HassIO stops responding every so often

doxyl · March 2, 2020, 12:43pm

I have been using HassIO since the beginning on a Raspberry Pi 4 4GB model. The unit uses the RPi4 power supply and has always been directly connected via ethernet into my router. The unit also has a dedicated static IP (set both on my router and on HassIO).

I’ve been running for half a year on this configuration and it’s been great. However, this past weekend I was gone and went to check the status of my lights and was not able to access HomeAssistant. I was able to log in to the Orbi and check and the Raspberry Pi was showing that it was not connected to the router (I only have 4 ethernet connections, so it was easy to check).

Came home the next day, could not access it whatsoever so I pulled the plug and let it reboot. Rebooted fine, but could not find any logs. I went in and updated everything (no auto-updates) so everything is new and updated and restarted. Went to bed last night, and woke up to it being unresponsive again. Tried going through SSH to see if I could find anything but I could not.

The home-assistant.log file only shows information from the current boot, and since I restarted it this morning it had no logs
I only run Phillips Hue lights (6 of them), my garage door, and a boolean switch to activate some MQTT sensors for use in Node-RED, so nothing too heavy

Already tried searching for this issue but only came up with threads that were created >2 years ago.

Any idea of what is happening here? Any tips on how I should debug this?

EDIT:
After the problem started a month ago, I went ahead and created a NodeRed automation to reboot my Pi everyday around 6PM. I have not encountered the problem of freezing/crashing since. While this is definitely not a permanent fix, it works for the time being until such a fix is deployed.

Piggyback · March 2, 2020, 2:24pm

I ran into similar issues some time ago and noticed my database was growing as I tracked all devices. Could it be you are running out of space? (doesn´t really sound like it as I would expect it not to boot, but worth checking).

doxyl · March 2, 2020, 4:53pm

Here is the output of df:
Screenshot from 2020-03-02 11-52-18

in /root/config, the size of home-assistant_v2.db is only 24.8M, which doesn’t seem like a lot.

pdkwork · March 3, 2020, 12:00pm

I am also facing the same issue as you. I have a remote NUC running Hass.io in docker and intermittently I can’t access it. I have had to install a TPLink switch on the power to the NUC to be able to reboot. I also have a development version in my home based on RP3 and it also behaves similarly but not at the same time.
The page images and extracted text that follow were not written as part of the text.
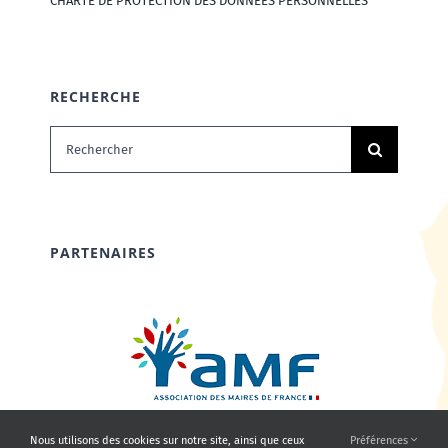
CHARTE DE PROTECTION DES DONNÉES PERSONNELLES
RECHERCHE
Rechercher:
PARTENAIRES
Nous utilisons des cookies sur notre site, ainsi que ceux
Préférences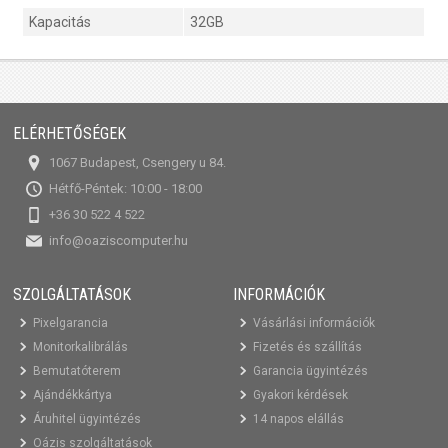
Kapacitás
32GB
ELÉRHETŐSÉGEK
1067 Budapest, Csengery u 84.
Hétfő-Péntek: 10:00 - 18:00
+36 30 522 4 522
info@oaziscomputer.hu
SZOLGÁLTATÁSOK
INFORMÁCIÓK
Pixelgarancia
Vásárlási információk
Monitorkalibrálás
Fizetés és szállítás
Bemutatóterem
Garancia ügyintézés
Ajándékkártya
Gyakori kérdések
Áruhitel ügyintézés
14 napos elállás
Oázis szolgáltatások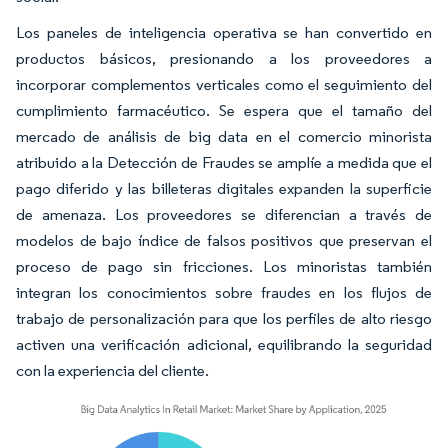
Los paneles de inteligencia operativa se han convertido en
productos básicos, presionando a los proveedores a
incorporar complementos verticales como el seguimiento del
cumplimiento farmacéutico. Se espera que el tamaño del
mercado de análisis de big data en el comercio minorista
atribuido a la Detección de Fraudes se amplíe a medida que el
pago diferido y las billeteras digitales expanden la superficie
de amenaza. Los proveedores se diferencian a través de
modelos de bajo índice de falsos positivos que preservan el
proceso de pago sin fricciones. Los minoristas también
integran los conocimientos sobre fraudes en los flujos de
trabajo de personalización para que los perfiles de alto riesgo
activen una verificación adicional, equilibrando la seguridad
con la experiencia del cliente.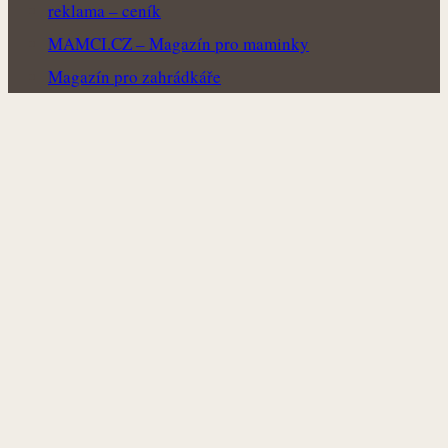
reklama – ceník
MAMCI.CZ – Magazín pro maminky
Magazín pro zahrádkáře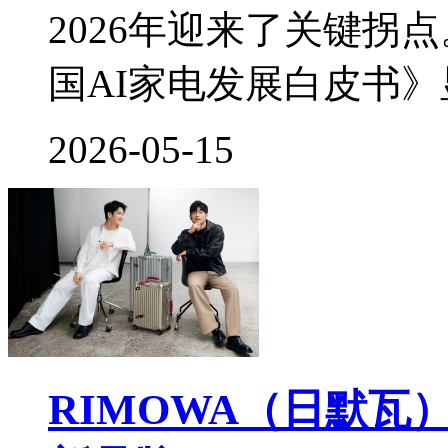
2026年迎来了关键拐
国AI家电发展白皮书
2026-05-15
RIMOWA（日默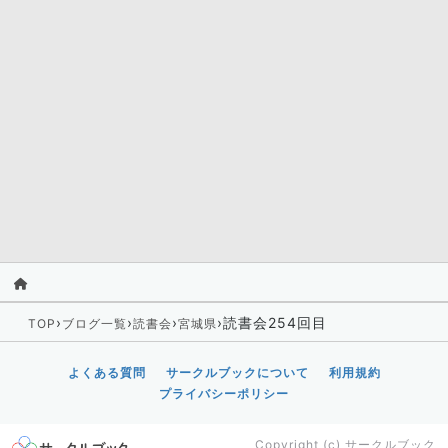
›
›
›
›
読書会254回目
TOP
ブログ一覧
読書会
宮城県
よくある質問
サークルブックについて
利用規約
プライバシーポリシー
Copyright (c)
サークルブック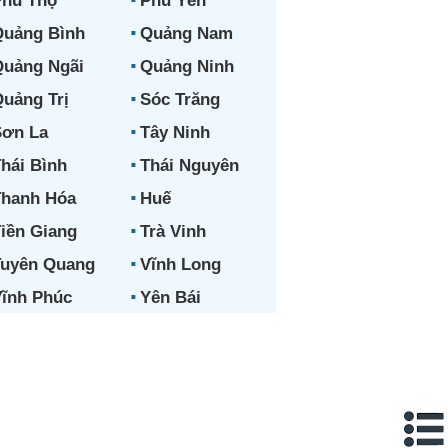
hú Thọ
Phú Yên
uảng Bình
Quảng Nam
uảng Ngãi
Quảng Ninh
uảng Trị
Sóc Trăng
ơn La
Tây Ninh
hái Bình
Thái Nguyên
hanh Hóa
Huế
iền Giang
Trà Vinh
uyên Quang
Vĩnh Long
ĩnh Phúc
Yên Bái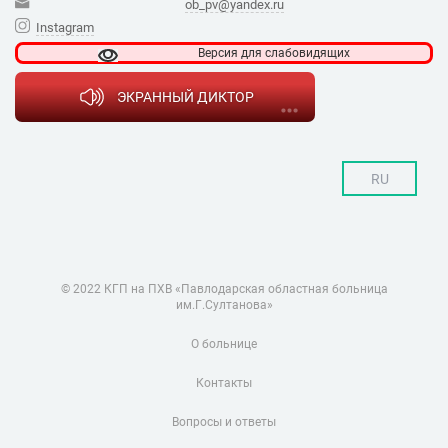
ob_pv@yandex.ru
Instagram
Версия для
слабовидящих
ЭКРАННЫЙ ДИКТОР
RU
© 2022 КГП на ПХВ «Павлодарская областная больница
им.Г.Султанова»
О больнице
Контакты
Вопросы и ответы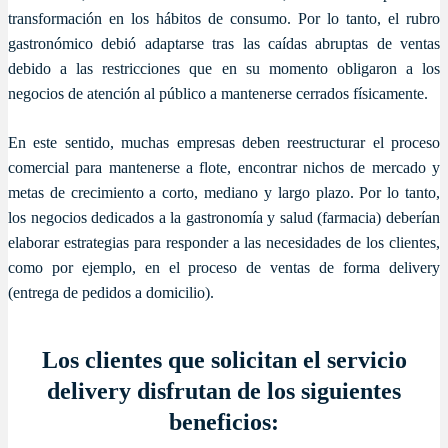
transformación en los hábitos de consumo. Por lo tanto, el rubro
gastronómico debió adaptarse tras las caídas abruptas de ventas
debido a las restricciones que en su momento obligaron a los
negocios de atención al público a mantenerse cerrados físicamente.
En este sentido, muchas empresas deben reestructurar el proceso
comercial para mantenerse a flote, encontrar nichos de mercado y
metas de crecimiento a corto, mediano y largo plazo. Por lo tanto,
los negocios dedicados a la gastronomía y salud (farmacia) deberían
elaborar estrategias para responder a las necesidades de los clientes,
como por ejemplo, en el proceso de ventas de forma delivery
(entrega de pedidos a domicilio).
Los clientes que solicitan el servicio
delivery disfrutan de los siguientes
beneficios: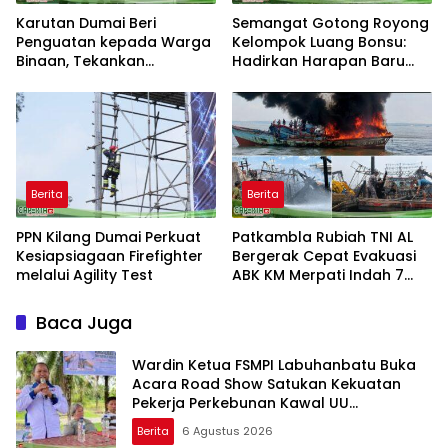
Karutan Dumai Beri
Semangat Gotong Royong
Penguatan kepada Warga
Kelompok Luang Bonsu:
Binaan, Tekankan
Hadirkan Harapan Baru
Kebersihan dan Ketertiban
dari Ternak Bebek Petelur
Berita
Berita
PPN Kilang Dumai Perkuat
Patkambla Rubiah TNI AL
Kesiapsiagaan Firefighter
Bergerak Cepat Evakuasi
melalui Agility Test
ABK KM Merpati Indah 7
Yang Terbakar Di Laut
Baca Juga
Wardin Ketua FSMPI Labuhanbatu Buka
Acara Road Show Satukan Kekuatan
Pekerja Perkebunan Kawal UU
Ketenagakerjaan Baru
Berita
6 Agustus 2026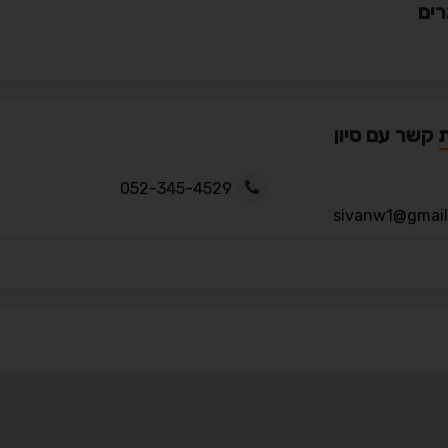
ים
 קשר עם סיון
052-345-4529
sivanw1@gmai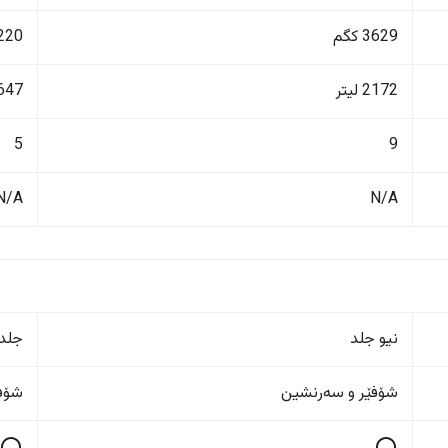
3629 کگم
3220 ک
2172 لیتر
647 لیت
5
9
N/A
N/A
نیو جلد
جلد
شۆفێر و سەرنشین
شۆفێ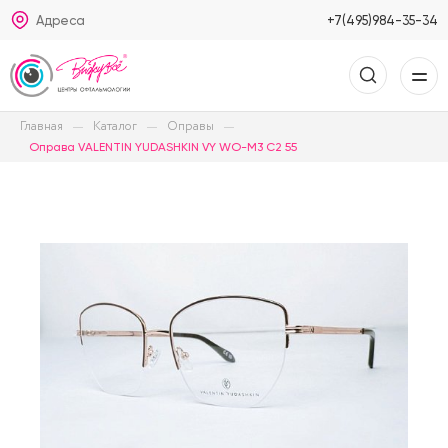
Адреса
+7(495)984-35-34
Главная
Каталог
Оправы
Оправа VALENTIN YUDASHKIN VY WO-M3 C2 55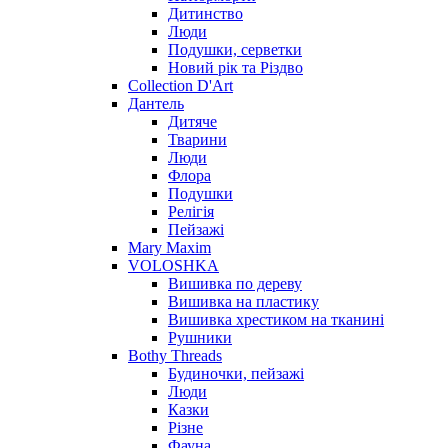
Дитинство
Люди
Подушки, серветки
Новий рік та Різдво
Collection D'Art
Дантель
Дитяче
Тварини
Люди
Флора
Подушки
Релігія
Пейзажі
Mary Maxim
VOLOSHKA
Вишивка по дереву
Вишивка на пластику
Вишивка хрестиком на тканині
Рушники
Bothy Threads
Будиночки, пейзажі
Люди
Казки
Різне
Фауна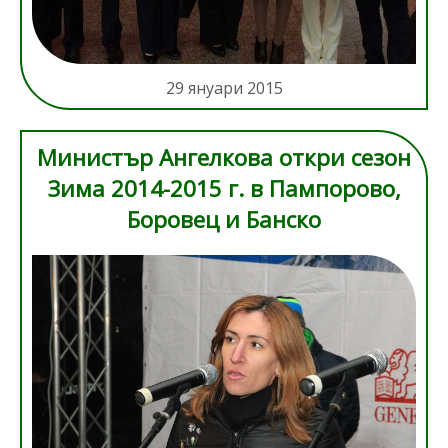
29 януари 2015
Министър Ангелкова откри сезон
Зима 2014-2015 г. в Пампорово,
Боровец и Банско
file-936-2967.jpg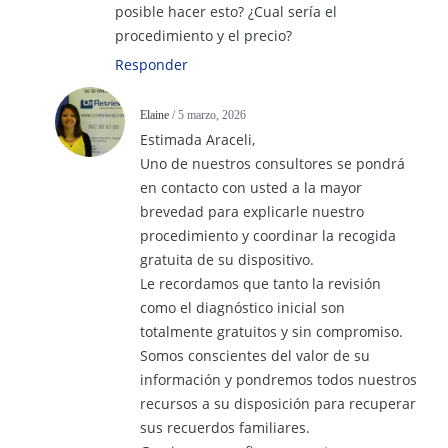
posible hacer esto? ¿Cual sería el
procedimiento y el precio?
Responder
Elaine
/ 5 marzo, 2026
Estimada Araceli,
Uno de nuestros consultores se pondrá
en contacto con usted a la mayor
brevedad para explicarle nuestro
procedimiento y coordinar la recogida
gratuita de su dispositivo.
Le recordamos que tanto la revisión
como el diagnóstico inicial son
totalmente gratuitos y sin compromiso.
Somos conscientes del valor de su
información y pondremos todos nuestros
recursos a su disposición para recuperar
sus recuerdos familiares.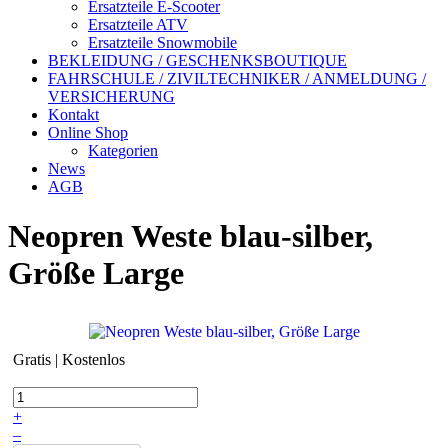
Ersatzteile E-Scooter
Ersatzteile ATV
Ersatzteile Snowmobile
BEKLEIDUNG / GESCHENKSBOUTIQUE
FAHRSCHULE / ZIVILTECHNIKER / ANMELDUNG /
VERSICHERUNG
Kontakt
Online Shop
Kategorien
News
AGB
Neopren Weste blau-silber,
Größe Large
Gratis | Kostenlos
+
–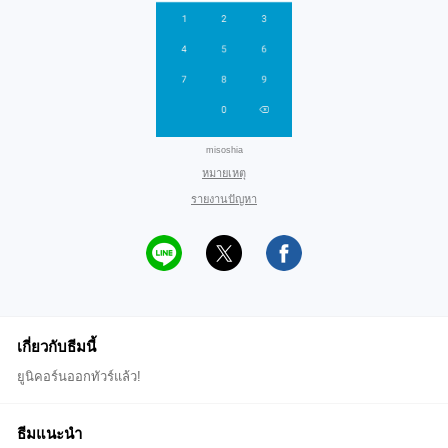
misoshia
หมายเหตุ
รายงานปัญหา
เกี่ยวกับธีมนี้
ยูนิคอร์นออกทัวร์แล้ว!
ธีมแนะนำ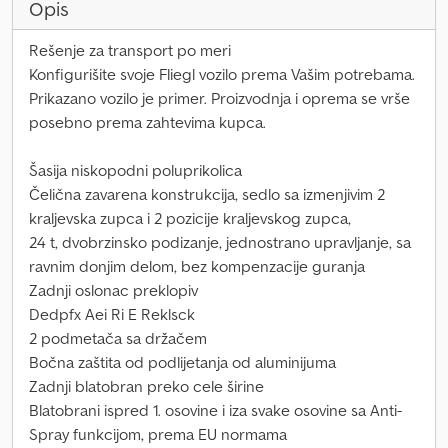
Opis
Rešenje za transport po meri
Konfigurišite svoje Fliegl vozilo prema Vašim potrebama.
Prikazano vozilo je primer. Proizvodnja i oprema se vrše
posebno prema zahtevima kupca.
Šasija niskopodni poluprikolica
Čelična zavarena konstrukcija, sedlo sa izmenjivim 2
kraljevska zupca i 2 pozicije kraljevskog zupca,
24 t, dvobrzinsko podizanje, jednostrano upravljanje, sa
ravnim donjim delom, bez kompenzacije guranja
Zadnji oslonac preklopiv
Dedpfx Aei Ri E Reklsck
2 podmetača sa držačem
Bočna zaštita od podlijetanja od aluminijuma
Zadnji blatobran preko cele širine
Blatobrani ispred 1. osovine i iza svake osovine sa Anti-
Spray funkcijom, prema EU normama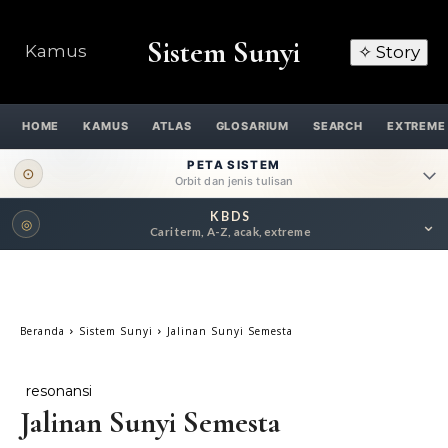
Sistem Sunyi
Kamus
✧ Story
HOME
KAMUS
ATLAS
GLOSARIUM
SEARCH
EXTREME
PETA SISTEM
⊙
Orbit dan jenis tulisan
KBDS
⌄
◎
ORBIT UTAMA
Cari term, A-Z, acak, extreme
Pengantar
Psikospiritual
Relasional
Eksistensial-Kreatif
Beranda
Sistem Sunyi
Jalinan Sunyi Semesta
Metafisik-Naratif
Penutup
resonansi
JENIS TULISAN
Jalinan Sunyi Semesta
ESAI RESONANSI
FRAKTAL
INFOGRAFIK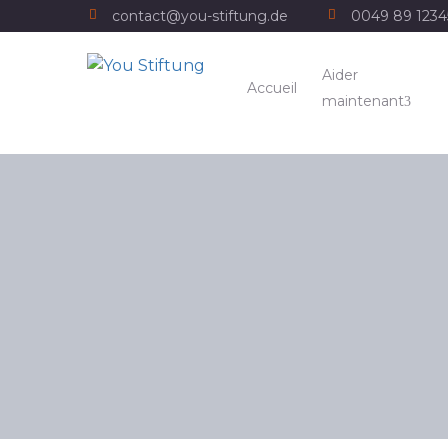
contact@you-stiftung.de
0049 89 123
Aider
Accueil
maintenant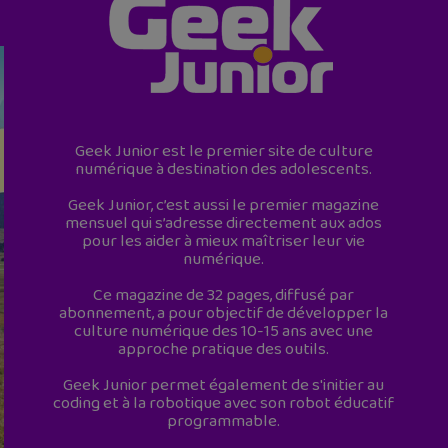
Geek Junior est le premier site de culture
numérique à destination des adolescents.
Geek Junior, c’est aussi le premier magazine
mensuel qui s’adresse directement aux ados
pour les aider à mieux maîtriser leur vie
numérique.
Ce magazine de 32 pages, diffusé par
abonnement, a pour objectif de développer la
culture numérique des 10-15 ans avec une
approche pratique des outils.
Geek Junior permet également de s'initier au
coding et à la robotique avec son robot éducatif
programmable.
In my investigations it appears to loose the ability to lookup DNS. In the logs for the supervisor I see:
20-02-23 21:40:05 INFO (MainThread) [hassio.store.git] Update add-on https://github.com/hassio-addons/repository repository
20-02-23 21:40:10 ERROR (MainThread) [hassio.store.git] Can’t update https://github.com/home-assistant/hassio-addons repo: Cmd(‘git’) failed due to: exit code(128)
cmdline: git fetch --depth=1 --update-shallow -v origin
stderr: ‘fatal: unable to access ‘https://github.com/home-assistant/hassio-addons/’: Could not resolve host: github.com’.

I have not found out how to resolve this but these errors appear when I can’t access the system.

Jamie_Best · April 16, 2020, 2:06am

Following as mine is doing the same, rpi3b+ with ssd running hassos. I have started to track cpu and memory and they go nuts just before the unresponsiveness happens.

It runs well most of the time but then get this spike and memory fills and things become unresponsive. I can still navigate most lovelace pages, but can’t load supervisor or history (things like that) It seems to settle when the OS gets re-started. I have read that loop energy can be the cause so I will comment this out and see, it doesn’t work anyway.

Sventhebrit · April 16, 2020, 5:53am

I am seeing the identical issue with my setup - HASSIO running on RPi 3B. HASSIO stops responding intermittently - unavailable via the app and connecting via WebUI. I was originally pulling the power to recover it, but recently realised that it does recover on its own and works fine - normally after trying to access via iOS app it becomes responsive after around 20 seconds.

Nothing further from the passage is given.